_Records to use:_
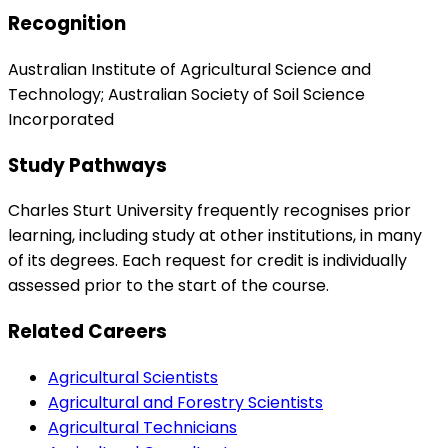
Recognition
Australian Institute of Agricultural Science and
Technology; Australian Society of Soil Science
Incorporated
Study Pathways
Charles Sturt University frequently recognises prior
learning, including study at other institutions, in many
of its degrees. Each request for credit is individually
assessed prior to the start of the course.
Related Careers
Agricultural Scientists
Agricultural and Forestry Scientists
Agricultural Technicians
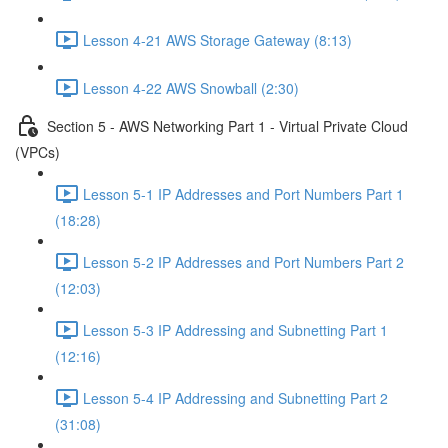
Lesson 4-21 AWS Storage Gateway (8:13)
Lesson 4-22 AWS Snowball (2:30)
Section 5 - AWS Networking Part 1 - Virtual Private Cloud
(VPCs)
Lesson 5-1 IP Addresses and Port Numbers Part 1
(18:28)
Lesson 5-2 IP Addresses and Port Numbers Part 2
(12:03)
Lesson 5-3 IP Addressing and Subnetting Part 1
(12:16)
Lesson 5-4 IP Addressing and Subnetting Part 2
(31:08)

--

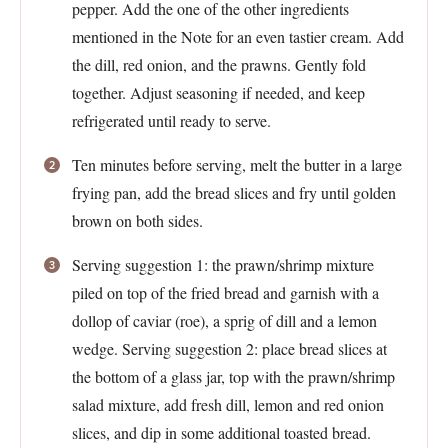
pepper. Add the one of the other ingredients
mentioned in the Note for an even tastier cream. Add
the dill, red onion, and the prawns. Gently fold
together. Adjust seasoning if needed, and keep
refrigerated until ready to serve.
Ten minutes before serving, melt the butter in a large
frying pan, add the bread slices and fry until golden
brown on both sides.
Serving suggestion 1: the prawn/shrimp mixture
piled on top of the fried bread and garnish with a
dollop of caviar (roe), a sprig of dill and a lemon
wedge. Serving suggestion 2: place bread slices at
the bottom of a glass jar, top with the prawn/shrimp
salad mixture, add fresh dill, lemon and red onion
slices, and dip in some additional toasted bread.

* * *

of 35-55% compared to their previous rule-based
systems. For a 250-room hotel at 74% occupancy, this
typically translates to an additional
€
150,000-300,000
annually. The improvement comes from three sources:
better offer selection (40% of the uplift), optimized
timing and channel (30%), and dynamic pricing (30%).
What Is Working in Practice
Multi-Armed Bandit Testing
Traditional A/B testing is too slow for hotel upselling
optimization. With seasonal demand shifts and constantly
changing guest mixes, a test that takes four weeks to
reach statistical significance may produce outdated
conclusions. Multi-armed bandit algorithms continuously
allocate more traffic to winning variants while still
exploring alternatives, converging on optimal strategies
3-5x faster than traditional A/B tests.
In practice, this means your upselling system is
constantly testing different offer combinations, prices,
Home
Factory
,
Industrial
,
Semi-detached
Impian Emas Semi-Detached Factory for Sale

_What is expected:_ Working from the records above, write out verbatim only the lines from the line containing "annually. The improvement" through the line containing "allocate more traffic".

_Answer to this exercise:_
annually. The improvement comes from three sources:
better offer selection (40% of the uplift), optimized
timing and channel (30%), and dynamic pricing (30%).
What Is Working in Practice
Multi-Armed Bandit Testing
Traditional A/B testing is too slow for hotel upselling
optimization. With seasonal demand shifts and constantly
changing guest mixes, a test that takes four weeks to
reach statistical significance may produce outdated
conclusions. Multi-armed bandit algorithms continuously
allocate more traffic to winning variants while still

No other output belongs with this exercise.